→ DESCRIPTION OF THE TASK: Without including any picture, copy the entries that follow word for word.

→ RAW DATA:
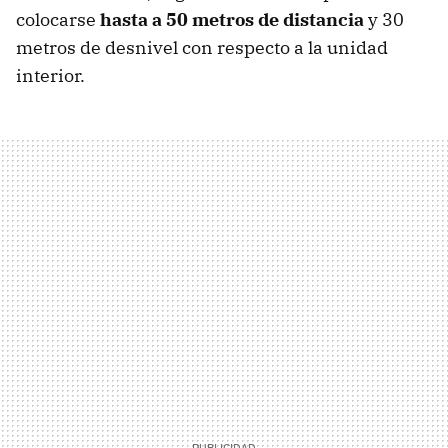
colocarse
hasta a 50 metros de distancia
y 30
metros de desnivel con respecto a la unidad
interior.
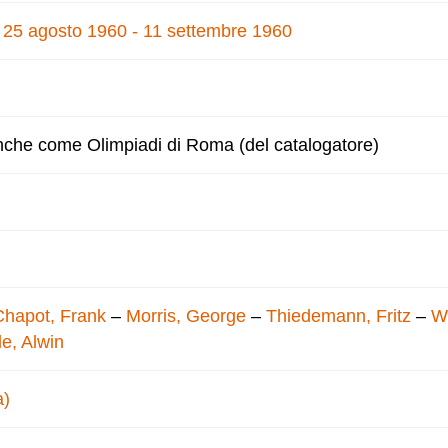
, 25 agosto 1960 - 11 settembre 1960
nche come Olimpiadi di Roma (del catalogatore)
Chapot, Frank
–
Morris, George
–
Thiedemann, Fritz
–
W
e, Alwin
a)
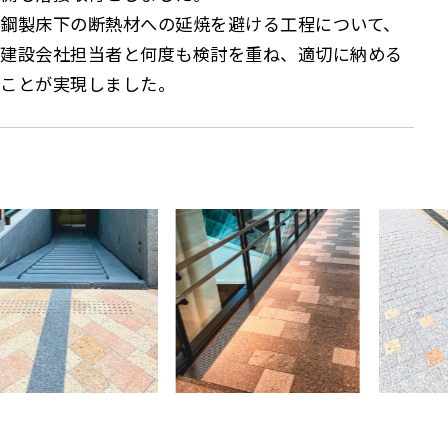
鋼製床下の断熱材への延焼を避ける工程について、
建設会社担当者と何度も検討を重ね、適切に納める
ことが実現しました。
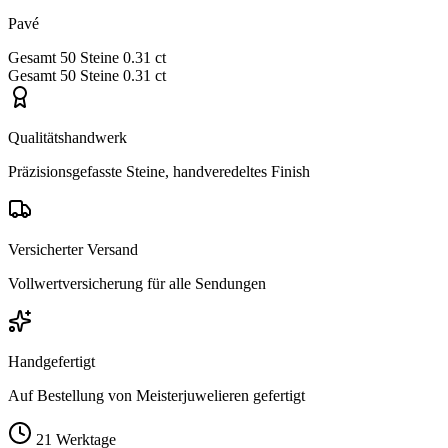
Pavé
Gesamt
50 Steine
0.31 ct
Gesamt
50 Steine
0.31 ct
Qualitätshandwerk
Präzisionsgefasste Steine, handveredeltes Finish
Versicherter Versand
Vollwertversicherung für alle Sendungen
Handgefertigt
Auf Bestellung von Meisterjuwelieren gefertigt
21 Werktage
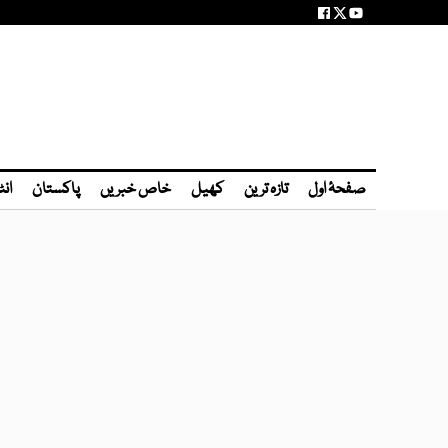
صفحۂ اول
تازہ ترین
کھیل
خاص خبریں
پاکستان
انٹ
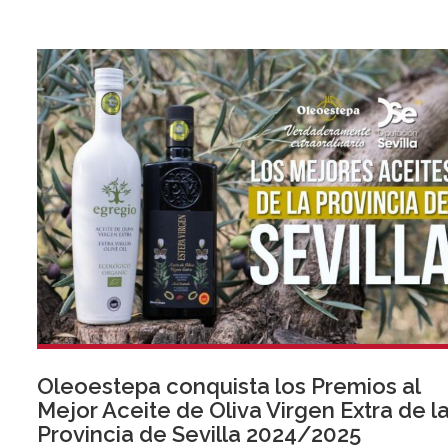
Oleoestepa conquista los Premios al
Mejor Aceite de Oliva Virgen Extra de l
Provincia de Sevilla 2024/2025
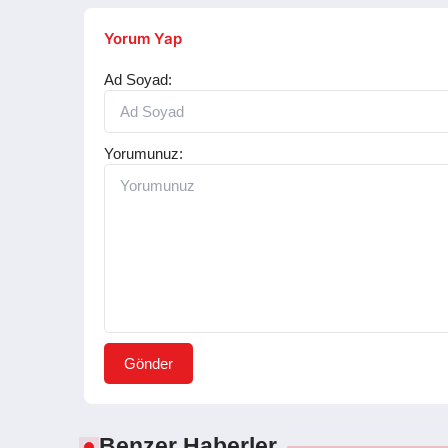
Yorum Yap
Ad Soyad:
Yorumunuz:
Gönder
Benzer Haberler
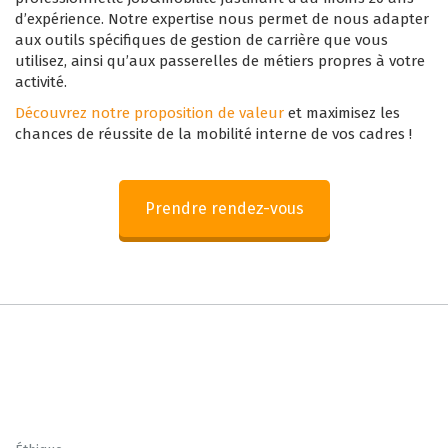
d’expérience. Notre expertise nous permet de nous adapter
aux outils spécifiques de gestion de carrière que vous
utilisez, ainsi qu’aux passerelles de métiers propres à votre
activité.
Découvrez notre proposition de valeur
et maximisez les
chances de réussite de la mobilité interne de vos cadres !
Prendre rendez-vous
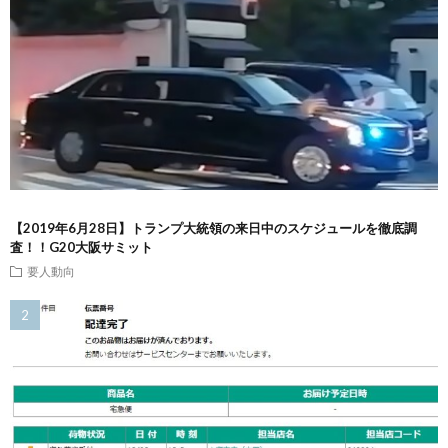
【2019年6月28日】トランプ大統領の来日中のスケジュールを徹底調
査！！G20大阪サミット
要人動向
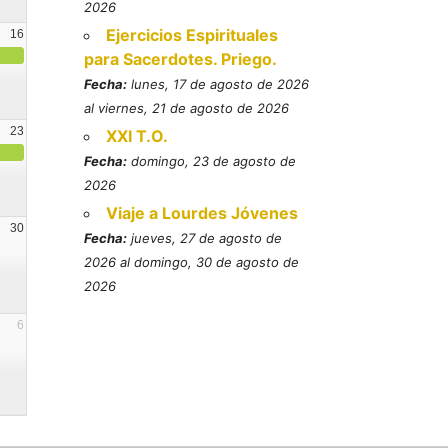
2026
Ejercicios Espirituales
16
para Sacerdotes. Priego.
Fecha:
lunes, 17 de agosto de 2026
al viernes, 21 de agosto de 2026
23
XXI T.O.
Fecha:
domingo, 23 de agosto de
2026
Viaje a Lourdes Jóvenes
30
Fecha:
jueves, 27 de agosto de
2026 al domingo, 30 de agosto de
2026
6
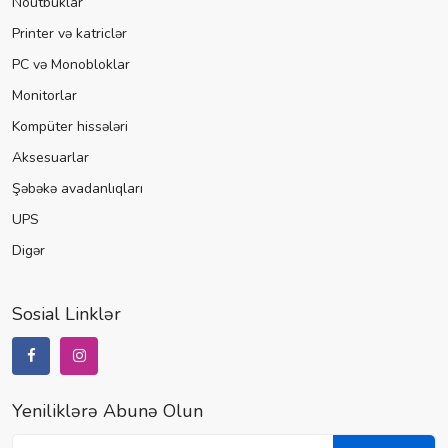
Noutbuklar
Printer və katriclər
PC və Monobloklar
Monitorlar
Kompüter hissələri
Aksesuarlar
Şəbəkə avadanlıqları
UPS
Digər
Sosial Linklər
Yeniliklərə Abunə Olun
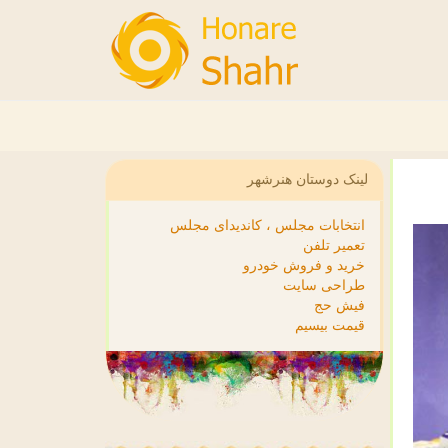
لینک دوستان هنرشهر
انتخابات مجلس ، کاندیدای مجلس
تعمیر تلفن
خرید و فروش خودرو
طراحی سایت
فیش حج
قیمت بیسیم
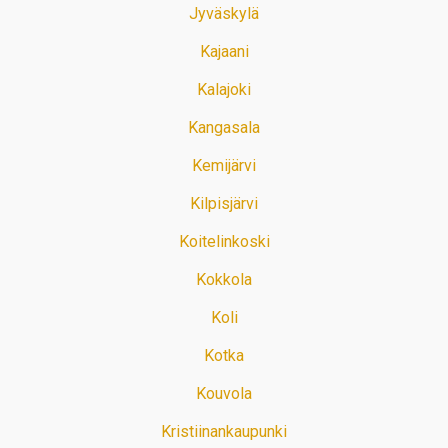
Jyväskylä
Kajaani
Kalajoki
Kangasala
Kemijärvi
Kilpisjärvi
Koitelinkoski
Kokkola
Koli
Kotka
Kouvola
Kristiinankaupunki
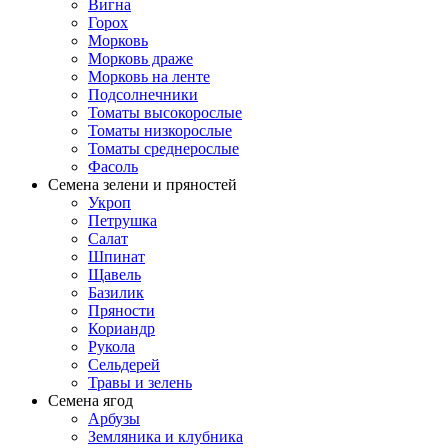
Вигна
Горох
Морковь
Морковь драже
Морковь на ленте
Подсолнечники
Томаты высокорослые
Томаты низкорослые
Томаты среднерослые
Фасоль
Семена зелени и пряностей
Укроп
Петрушка
Салат
Шпинат
Щавель
Базилик
Пряности
Кориандр
Рукола
Сельдерей
Травы и зелень
Семена ягод
Арбузы
Земляника и клубника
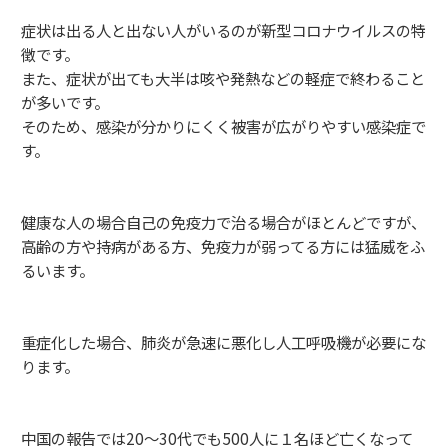
症状は出る人と出ない人がいるのが新型コロナウイルスの特
徴です。
また、症状が出ても大半は咳や発熱などの軽症で終わること
が多いです。
そのため、感染が分かりにくく被害が広がりやすい感染症で
す。
健康な人の場合自己の免疫力で治る場合がほとんどですが、
高齢の方や持病がある方、免疫力が弱ってる方には猛威をふ
るいます。
重症化した場合、肺炎が急速に悪化し人工呼吸機が必要にな
ります。
中国の報告では20～30代でも500人に１名ほど亡くなって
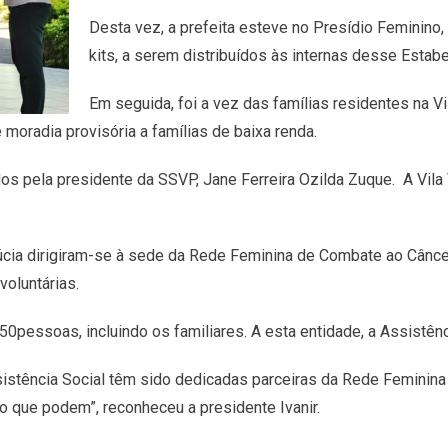
Desta vez, a prefeita esteve no Presídio Feminino,
kits, a serem distribuídos às internas desse Estab
Em seguida, foi a vez das famílias residentes na Vi
 moradia provisória a famílias de baixa renda.
idos pela presidente da SSVP, Jane Ferreira Ozilda Zuque. A Vila
a Lúcia dirigiram-se à sede da Rede Feminina de Combate ao Cânc
voluntárias.
0pessoas, incluindo os familiares. A esta entidade, a Assistênc
Assistência Social têm sido dedicadas parceiras da Rede Femini
o que podem”, reconheceu a presidente Ivanir.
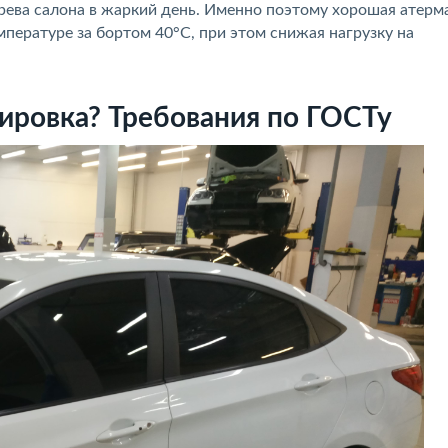
грева салона в жаркий день. Именно поэтому хорошая атерм
пературе за бортом 40°С, при этом снижая нагрузку на
нировка? Требования по ГОСТу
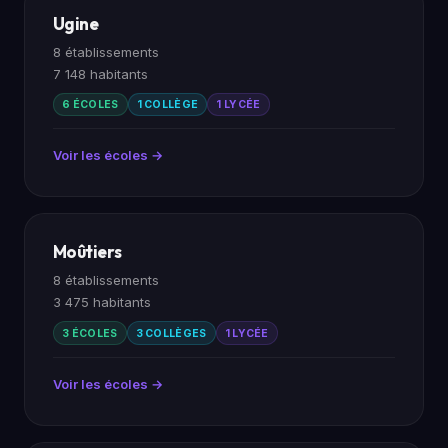
Ugine
8 établissements
7 148 habitants
6 ÉCOLES
1 COLLÈGE
1 LYCÉE
Voir les écoles →
Moûtiers
8 établissements
3 475 habitants
3 ÉCOLES
3 COLLÈGES
1 LYCÉE
Voir les écoles →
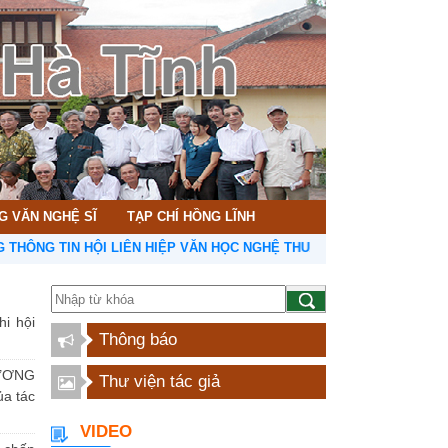
G VĂN NGHỆ SĨ
TẠP CHÍ HỒNG LĨNH
TIN HỘI LIÊN HIỆP VĂN HỌC NGHỆ THUẬT HÀ TĨNH
hi hội
Thông báo
ƯƠNG
Thư viện tác giả
a tác
VIDEO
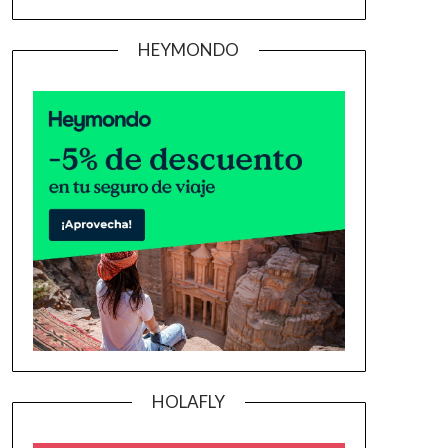
HEYMONDO
HOLAFLY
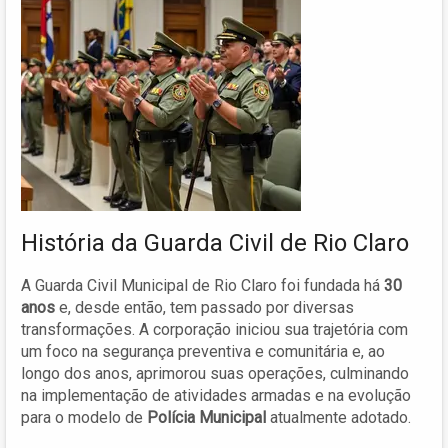
História da Guarda Civil de Rio Claro
A Guarda Civil Municipal de Rio Claro foi fundada há
30
anos
e, desde então, tem passado por diversas
transformações. A corporação iniciou sua trajetória com
um foco na segurança preventiva e comunitária e, ao
longo dos anos, aprimorou suas operações, culminando
na implementação de atividades armadas e na evolução
para o modelo de
Polícia Municipal
atualmente adotado.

→ TASK RESPONSE:
colocarse
hasta a 50 metros de distancia
y 30
metros de desnivel con respecto a la unidad
interior.
, 25 agosto 1960 - 11 settembre 1960
nche come Olimpiadi di Roma (del catalogatore)
Chapot, Frank
–
Morris, George
–
Thiedemann, Fritz
–
W
e, Alwin
a)
鋼製床下の断熱材への延焼を避ける工程について、
建設会社担当者と何度も検討を重ね、適切に納める
ことが実現しました。
Pavé
Gesamt
50 Steine
0.31 ct
Gesamt
50 Steine
0.31 ct
Qualitätshandwerk
Präzisionsgefasste Steine, handveredeltes Finish
Versicherter Versand
Vollwertversicherung für alle Sendungen
Handgefertigt
Auf Bestellung von Meisterjuwelieren gefertigt
21 Werktage
صفحۂ اول
تازہ ترین
کھیل
خاص خبریں
پاکستان
انٹ
Oleoestepa conquista los Premios al
Mejor Aceite de Oliva Virgen Extra de l
Provincia de Sevilla 2024/2025
Yorum Yap
Ad Soyad:
Yorumunuz:
Gönder
Benzer Haberler
d’expérience. Notre expertise nous permet de nous adapter
aux outils spécifiques de gestion de carrière que vous
utilisez, ainsi qu’aux passerelles de métiers propres à votre
activité.
Découvrez notre proposition de valeur
et maximisez les
chances de réussite de la mobilité interne de vos cadres !
Prendre rendez-vous
【2019年6月28日】トランプ大統領の来日中のスケジュールを徹底調
査！！G20大阪サミット
要人動向
2026
Ejercicios Espirituales
16
para Sacerdotes. Priego.
Fecha:
lunes, 17 de agosto de 2026
al viernes, 21 de agosto de 2026
23
XXI T.O.
Fecha:
domingo, 23 de agosto de
2026
Viaje a Lourdes Jóvenes
30
Fecha:
jueves, 27 de agosto de
2026 al domingo, 30 de agosto de
2026
6
Noutbuklar
Printer və katriclər
PC və Monobloklar
Monitorlar
Kompüter hissələri
Aksesuarlar
Şəbəkə avadanlıqları
UPS
Digər
Sosial Linklər
Yeniliklərə Abunə Olun
لینک دوستان هنرشهر
انتخابات مجلس ، کاندیدای مجلس
تعمیر تلفن
خرید و فروش خودرو
طراحی سایت
فیش حج
قیمت بیسیم
Jyväskylä
Kajaani
Kalajoki
Kangasala
Kemijärvi
Kilpisjärvi
Koitelinkoski
Kokkola
Koli
Kotka
Kouvola
Kristiinankaupunki
Вигна
Горох
Морковь
Морковь драже
Морковь на ленте
Подсолнечники
Томаты высокорослые
Томаты низкорослые
Томаты среднерослые
Фасоль
Семена зелени и пряностей
Укроп
Петрушка
Салат
Шпинат
Щавель
Базилик
Пряности
Кориандр
Рукола
Сельдерей
Травы и зелень
Семена ягод
Арбузы
Земляника и клубника
症状は出る人と出ない人がいるのが新型コロナウイルスの特
徴です。
また、症状が出ても大半は咳や発熱などの軽症で終わること
が多いです。
そのため、感染が分かりにくく被害が広がりやすい感染症で
す。
健康な人の場合自己の免疫力で治る場合がほとんどですが、
高齢の方や持病がある方、免疫力が弱ってる方には猛威をふ
るいます。
重症化した場合、肺炎が急速に悪化し人工呼吸機が必要にな
ります。
中国の報告では20～30代でも500人に１名ほど亡くなって
Desta vez, a prefeita esteve no Presídio Feminino,
kits, a serem distribuídos às internas desse Estab
Em seguida, foi a vez das famílias residentes na Vi
 moradia provisória a famílias de baixa renda.
idos pela presidente da SSVP, Jane Ferreira Ozilda Zuque. A Vila
a Lúcia dirigiram-se à sede da Rede Feminina de Combate ao Cânc
voluntárias.
0pessoas, incluindo os familiares. A esta entidade, a Assistênc
Assistência Social têm sido dedicadas parceiras da Rede Femini
o que podem”, reconheceu a presidente Ivanir.
грева салона в жаркий день. Именно поэтому хорошая атерм
пературе за бортом 40°С, при этом снижая нагрузку на
нировка? Требования по ГОСТу
Ugine
8 établissements
7 148 habitants
6 ÉCOLES
1 COLLÈGE
1 LYCÉE
Voir les écoles →
Moûtiers
8 établissements
3 475 habitants
3 ÉCOLES
3 COLLÈGES
1 LYCÉE
Voir les écoles →
G VĂN NGHỆ SĨ
TẠP CHÍ HỒNG LĨNH
TIN HỘI LIÊN HIỆP VĂN HỌC NGHỆ THUẬT HÀ TĨNH
hi hội
Thông báo
ƯƠNG
Thư viện tác giả
a tác
VIDEO
HEYMONDO
HOLAFLY
História da Guarda Civil de Rio Claro
A Guarda Civil Municipal de Rio Claro foi fundada há
30
anos
e, desde então, tem passado por diversas
transformações. A corporação iniciou sua trajetória com
um foco na segurança preventiva e comunitária e, ao
longo dos anos, aprimorou suas operações, culminando
na implementação de atividades armadas e na evolução
para o modelo de
Polícia Municipal
atualmente adotado.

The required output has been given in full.